A restaurant and cultural landmark in Hunters Point Shipyard that has been serving customers since the 1930s will close its doors this afternoon.

Dago Mary’s, the homey restaurant and bar at the shipyard entrance, is being demolished to make way for homes, parks and retail space.

This week, customers made a point to visit the restaurant.

"Old San Francisco is dying," Nancy Deane said as she had lunch at the restaurant. "It’s a lovely place and it should be kept."

The land surrounding Dago Mary’s will be filled by 1,500 new homes, of which 30 percent will be reserved for low- to moderate-income households, 100 acres of open space, and education, training and cultural facilities.

It was not feasible to preserve the decades-old restaurant, said Michael Cohen, director of Base Reuse and Real Estate Development under the Mayor’s Office of Economic and Workforce Development.

"We spent years, in some respects more than a decade, in planning around this site," Cohen said. "I don’t believe we could have achieved all the other objectives of the project and left Dago Mary’s in the middle of the entryway to the project."

When they took over the restaurant in 2005, owners Eileen Long and Brian Molony knew the site might be demolished for development. They have been promised a space to reopen Dago Mary’s in one of the new retail developments.

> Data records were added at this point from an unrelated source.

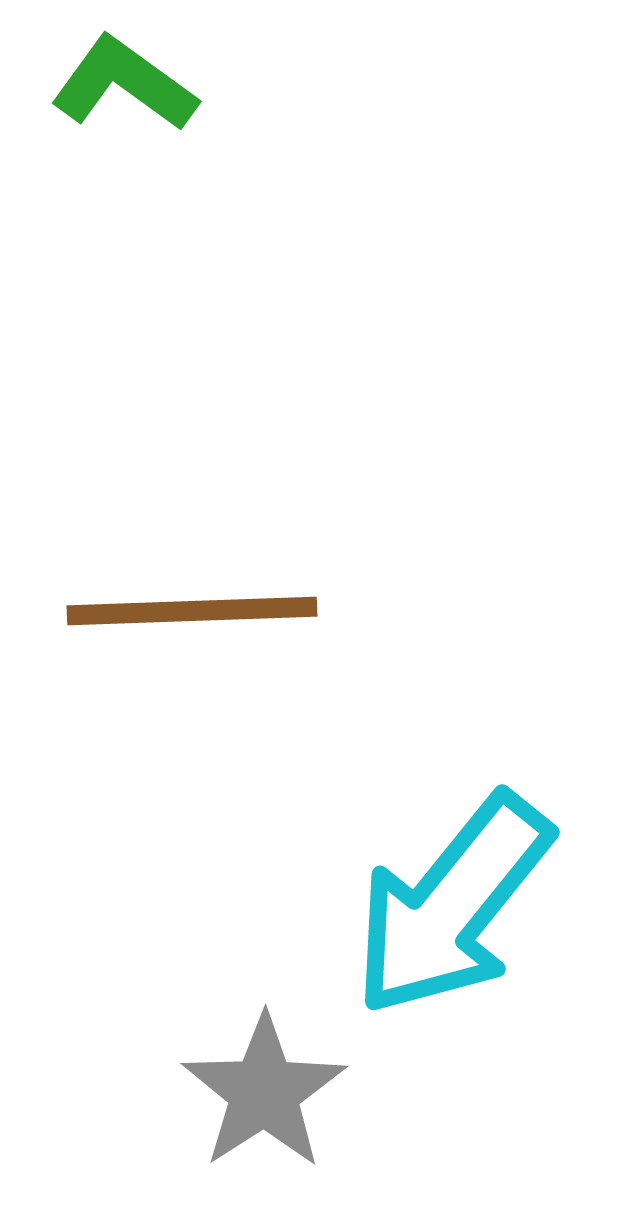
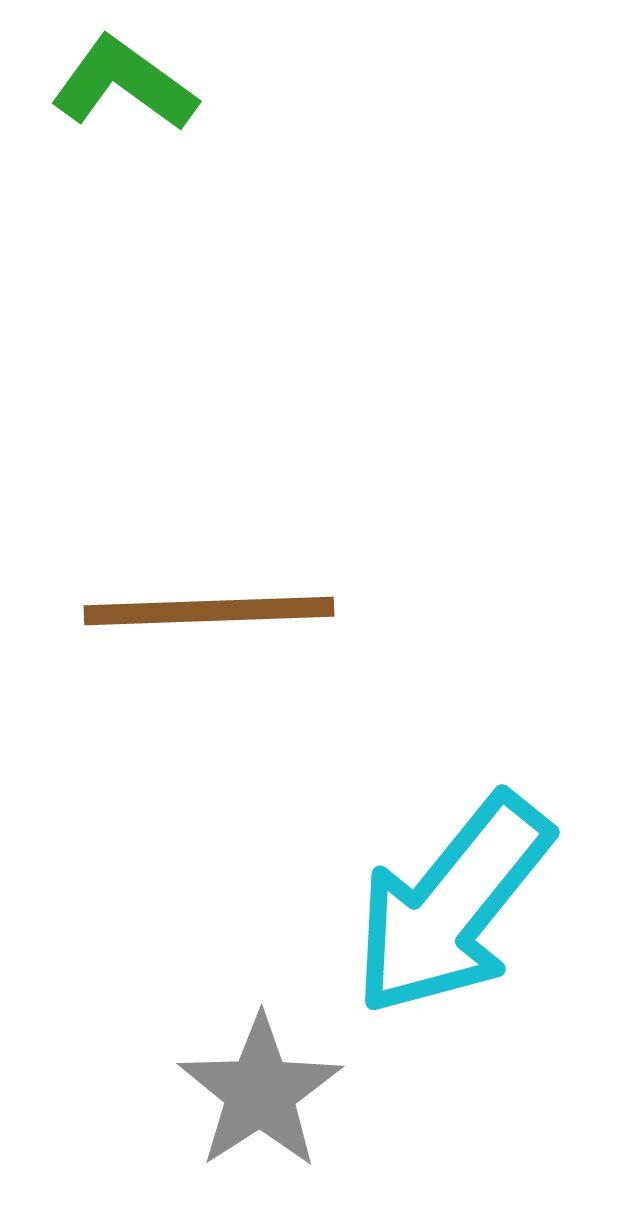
brown line: moved 17 px right
gray star: moved 4 px left
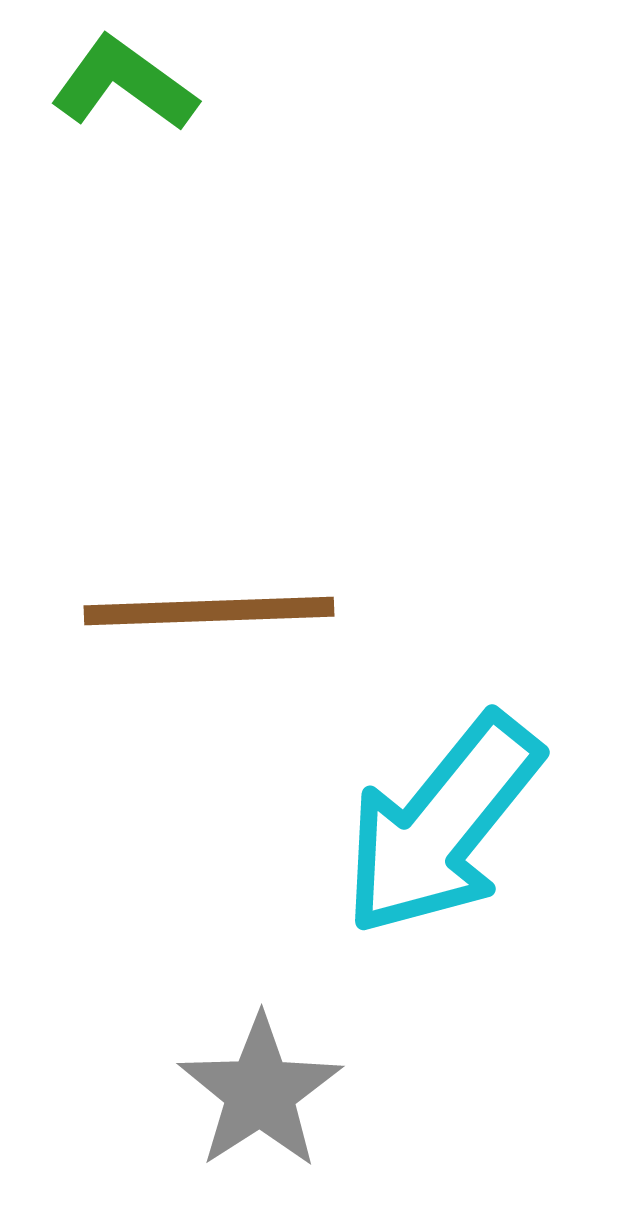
cyan arrow: moved 10 px left, 80 px up
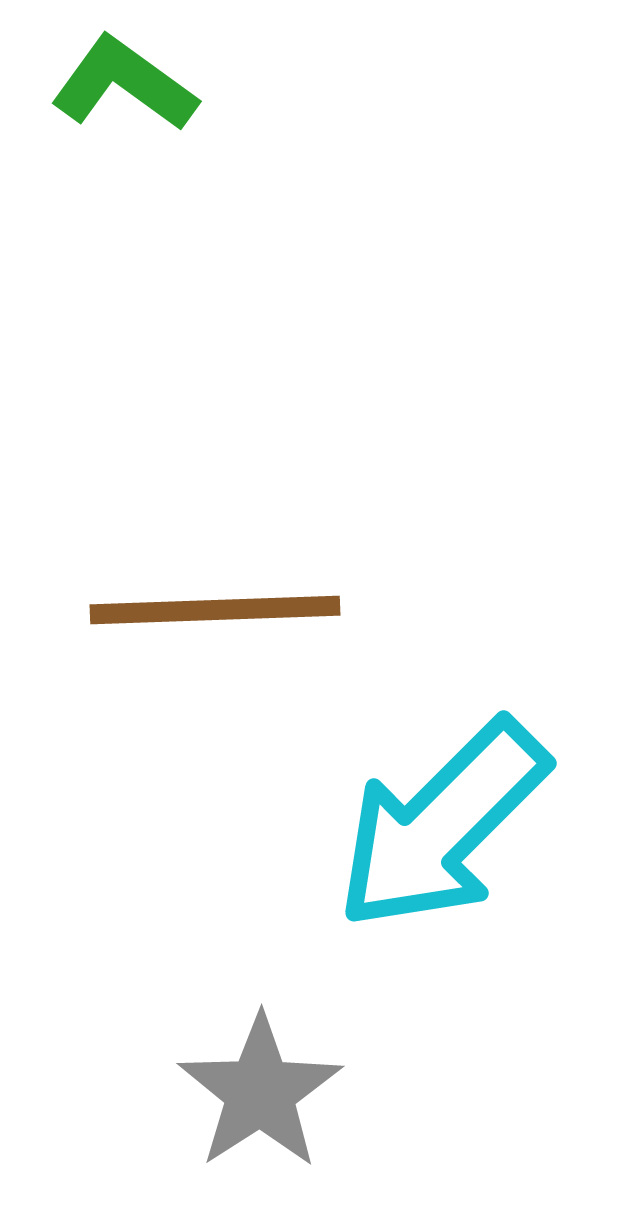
brown line: moved 6 px right, 1 px up
cyan arrow: rotated 6 degrees clockwise
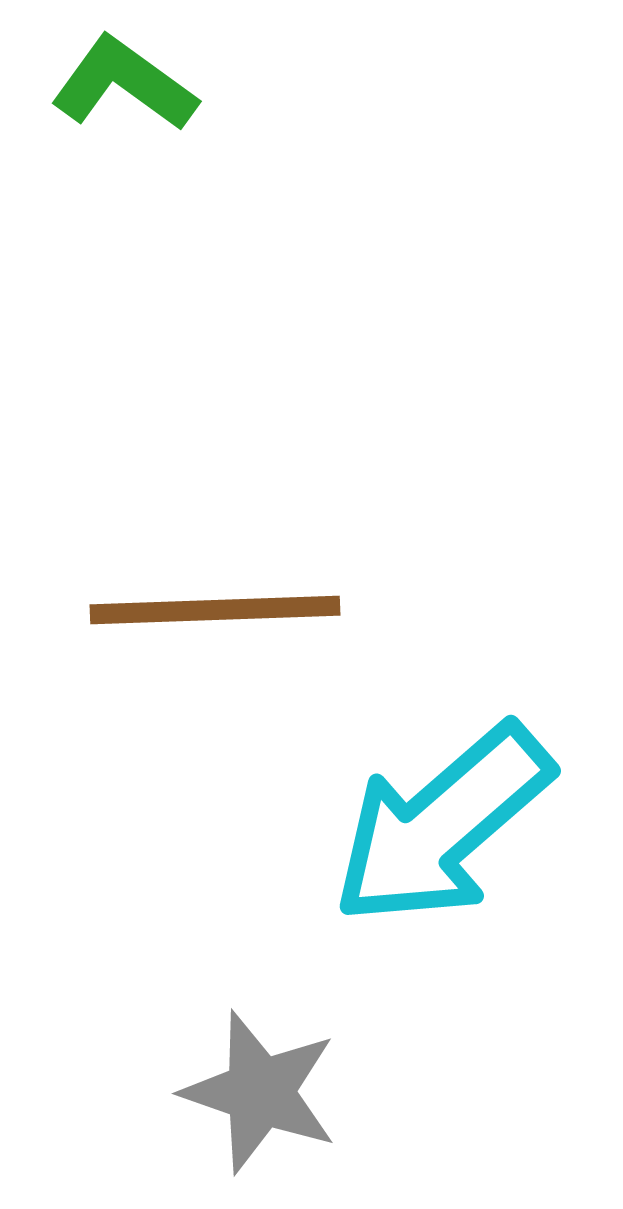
cyan arrow: rotated 4 degrees clockwise
gray star: rotated 20 degrees counterclockwise
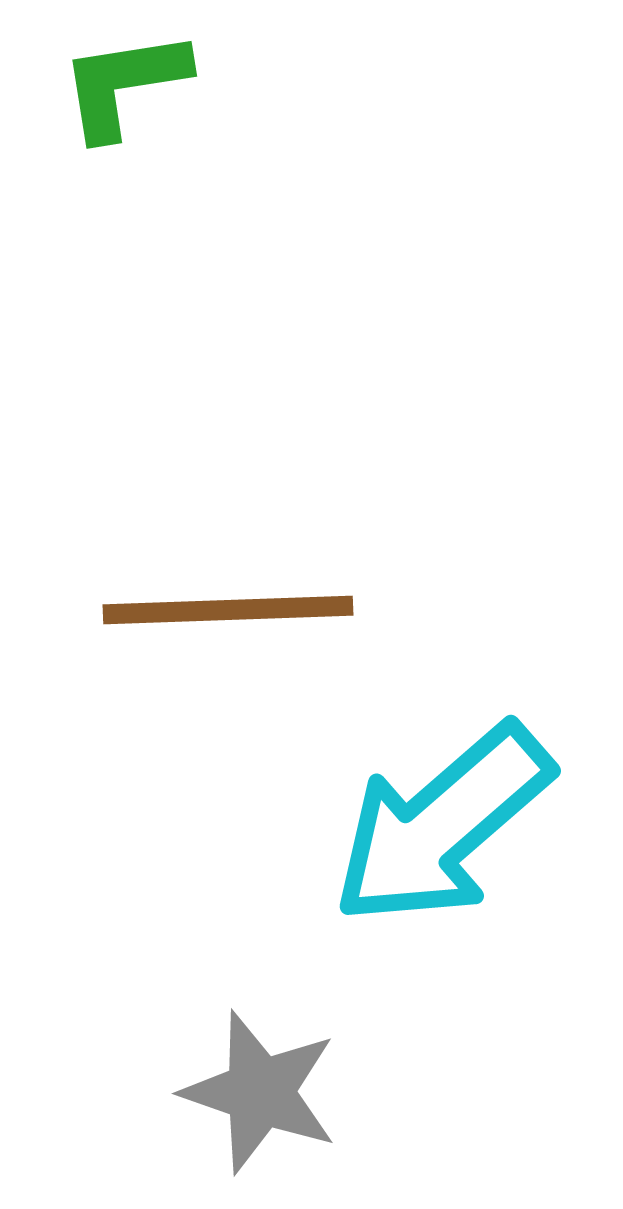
green L-shape: rotated 45 degrees counterclockwise
brown line: moved 13 px right
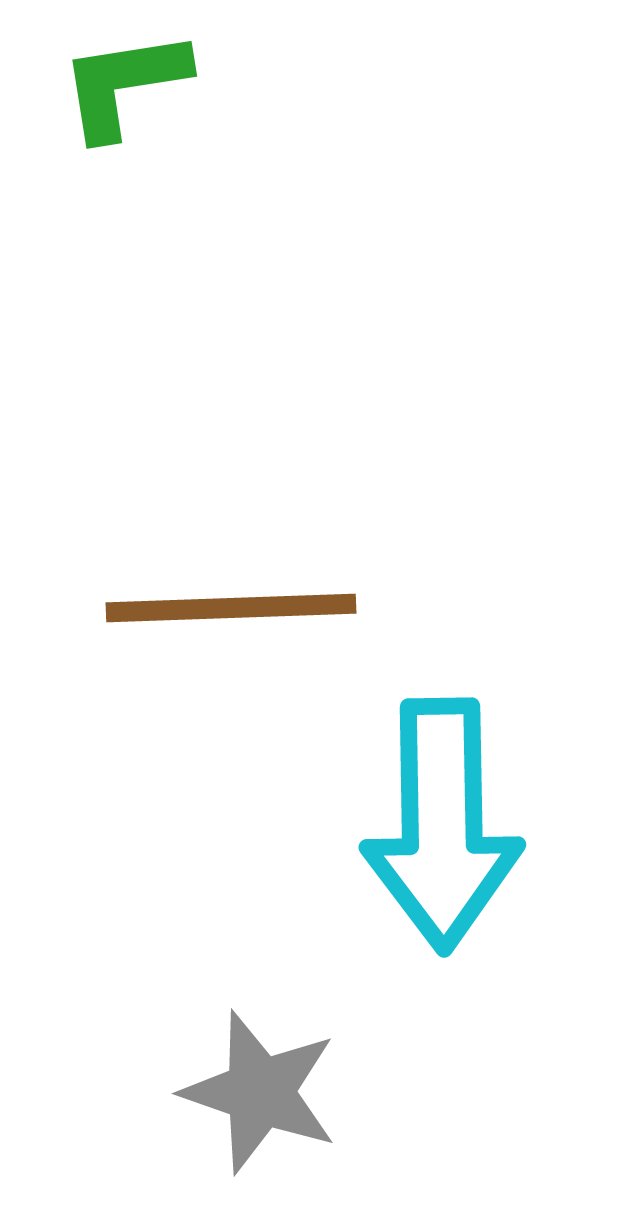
brown line: moved 3 px right, 2 px up
cyan arrow: rotated 50 degrees counterclockwise
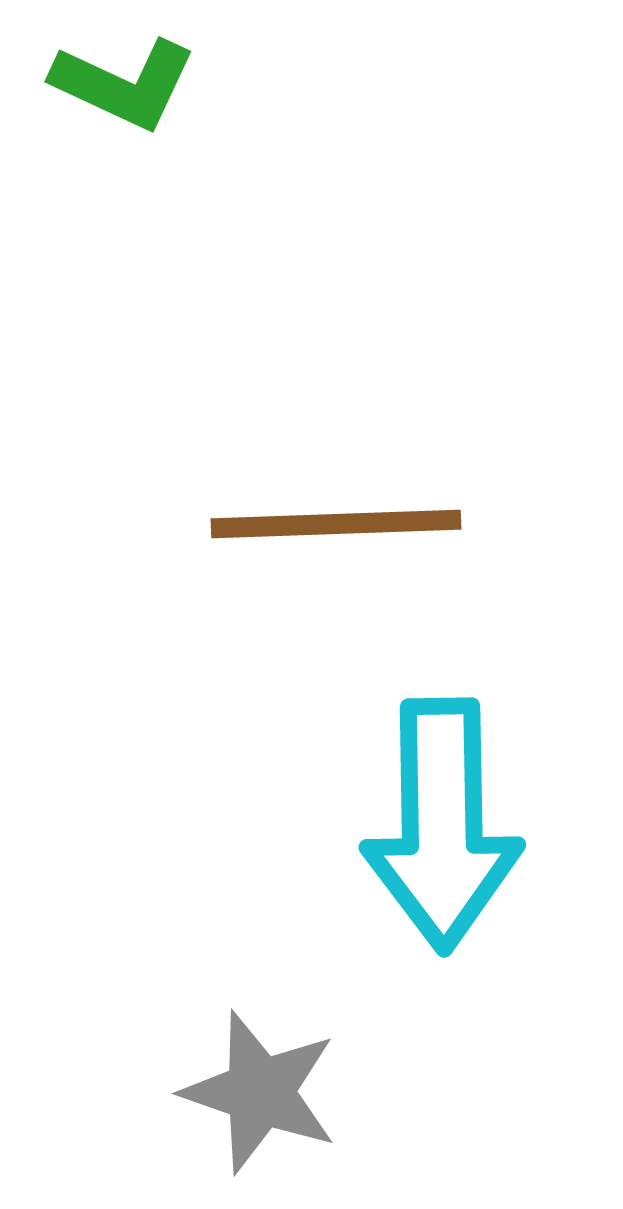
green L-shape: rotated 146 degrees counterclockwise
brown line: moved 105 px right, 84 px up
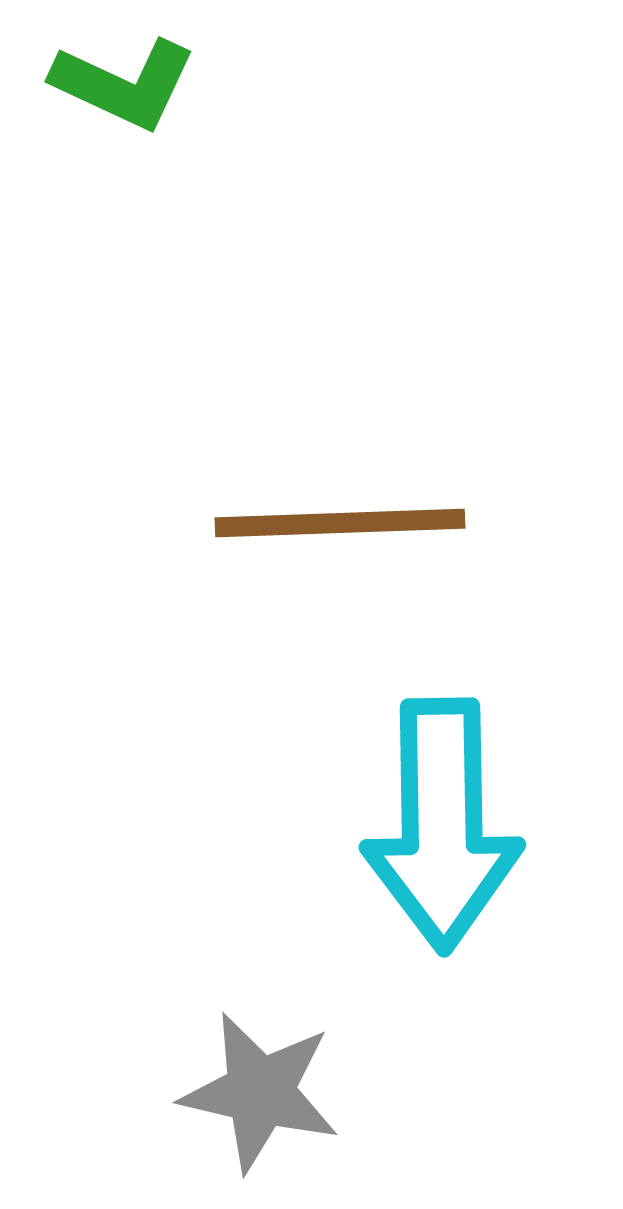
brown line: moved 4 px right, 1 px up
gray star: rotated 6 degrees counterclockwise
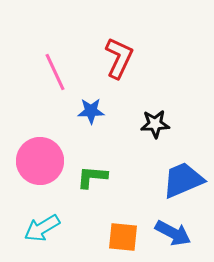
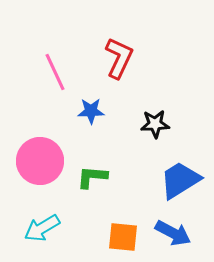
blue trapezoid: moved 3 px left; rotated 9 degrees counterclockwise
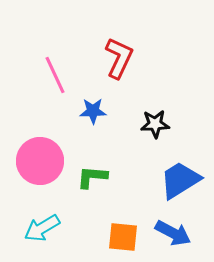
pink line: moved 3 px down
blue star: moved 2 px right
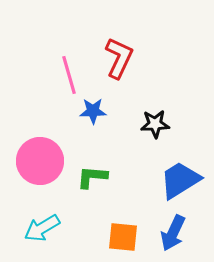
pink line: moved 14 px right; rotated 9 degrees clockwise
blue arrow: rotated 87 degrees clockwise
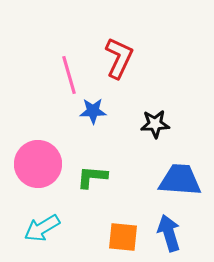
pink circle: moved 2 px left, 3 px down
blue trapezoid: rotated 36 degrees clockwise
blue arrow: moved 4 px left; rotated 138 degrees clockwise
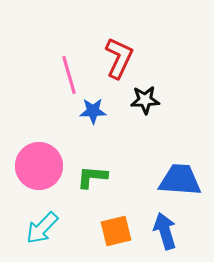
black star: moved 10 px left, 24 px up
pink circle: moved 1 px right, 2 px down
cyan arrow: rotated 15 degrees counterclockwise
blue arrow: moved 4 px left, 2 px up
orange square: moved 7 px left, 6 px up; rotated 20 degrees counterclockwise
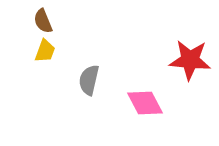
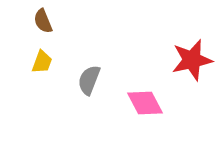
yellow trapezoid: moved 3 px left, 11 px down
red star: moved 2 px right; rotated 18 degrees counterclockwise
gray semicircle: rotated 8 degrees clockwise
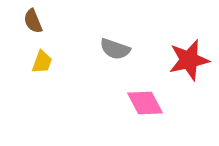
brown semicircle: moved 10 px left
red star: moved 3 px left
gray semicircle: moved 26 px right, 31 px up; rotated 92 degrees counterclockwise
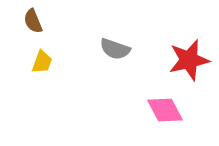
pink diamond: moved 20 px right, 7 px down
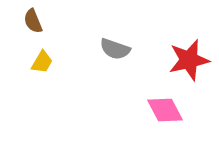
yellow trapezoid: rotated 10 degrees clockwise
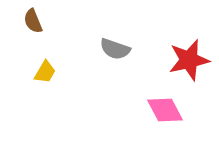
yellow trapezoid: moved 3 px right, 10 px down
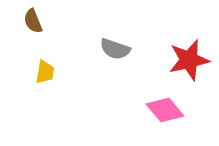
yellow trapezoid: rotated 20 degrees counterclockwise
pink diamond: rotated 12 degrees counterclockwise
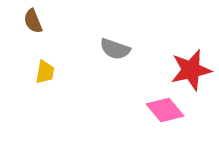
red star: moved 2 px right, 10 px down
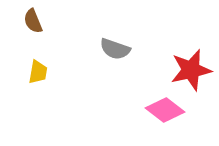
yellow trapezoid: moved 7 px left
pink diamond: rotated 12 degrees counterclockwise
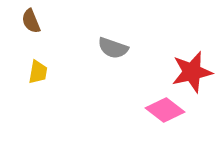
brown semicircle: moved 2 px left
gray semicircle: moved 2 px left, 1 px up
red star: moved 1 px right, 2 px down
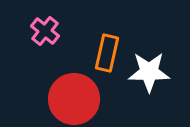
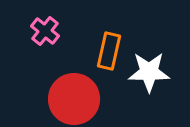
orange rectangle: moved 2 px right, 2 px up
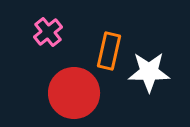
pink cross: moved 3 px right, 1 px down; rotated 12 degrees clockwise
red circle: moved 6 px up
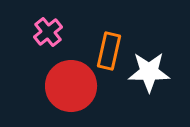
red circle: moved 3 px left, 7 px up
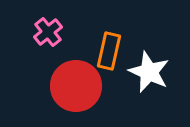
white star: rotated 24 degrees clockwise
red circle: moved 5 px right
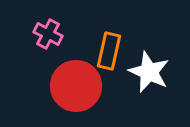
pink cross: moved 2 px down; rotated 24 degrees counterclockwise
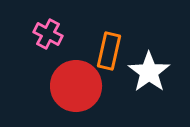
white star: rotated 12 degrees clockwise
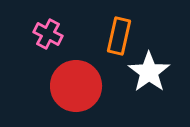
orange rectangle: moved 10 px right, 15 px up
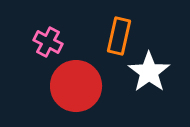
pink cross: moved 8 px down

The owners are preserving the restaurant’s woodwork and fixtures to "recreate the historic atmosphere and the community we desire" in the future location.

Throughout the years, there have been marriage proposals, birthdays, anniversaries and graduations celebrated at Dago Mary’s. Hans Hansson, a long-time customer, said Wednesday that he once dined at the restaurant with a business partner who started crying at the table.

"The manwas in his 80s. He told me that 60 years ago, he asked a woman to marry him here and she turned him down," Hansson said.

The restaurant’s longest employee, server Lorette Thomas, said "a lot of sentimental things" happen at the eatery.

Thomas, who has worked at Dago Mary’s for 14 years, said she plans to retire.

"I’m finished. I’ve been doing this since I was 18," she said, during a busy lunch hour this week. "I’m going to travel, enjoy life."

The restaurant first opened in the 1930s as the Venetian Villa. A seven-course meal cost $1.25, including a floorshow.

It soon became known as Dago Mary’s after the hostess Mary Ghiozo, who "boasted a charm and personality to make her clientele feel important," according to a history of the restaurant printed on the menu.

"I don’t feel good about it closing," said Harley Welch, who dined at the restaurant this week. "It’s just another piece of San Francisco history that will be gone."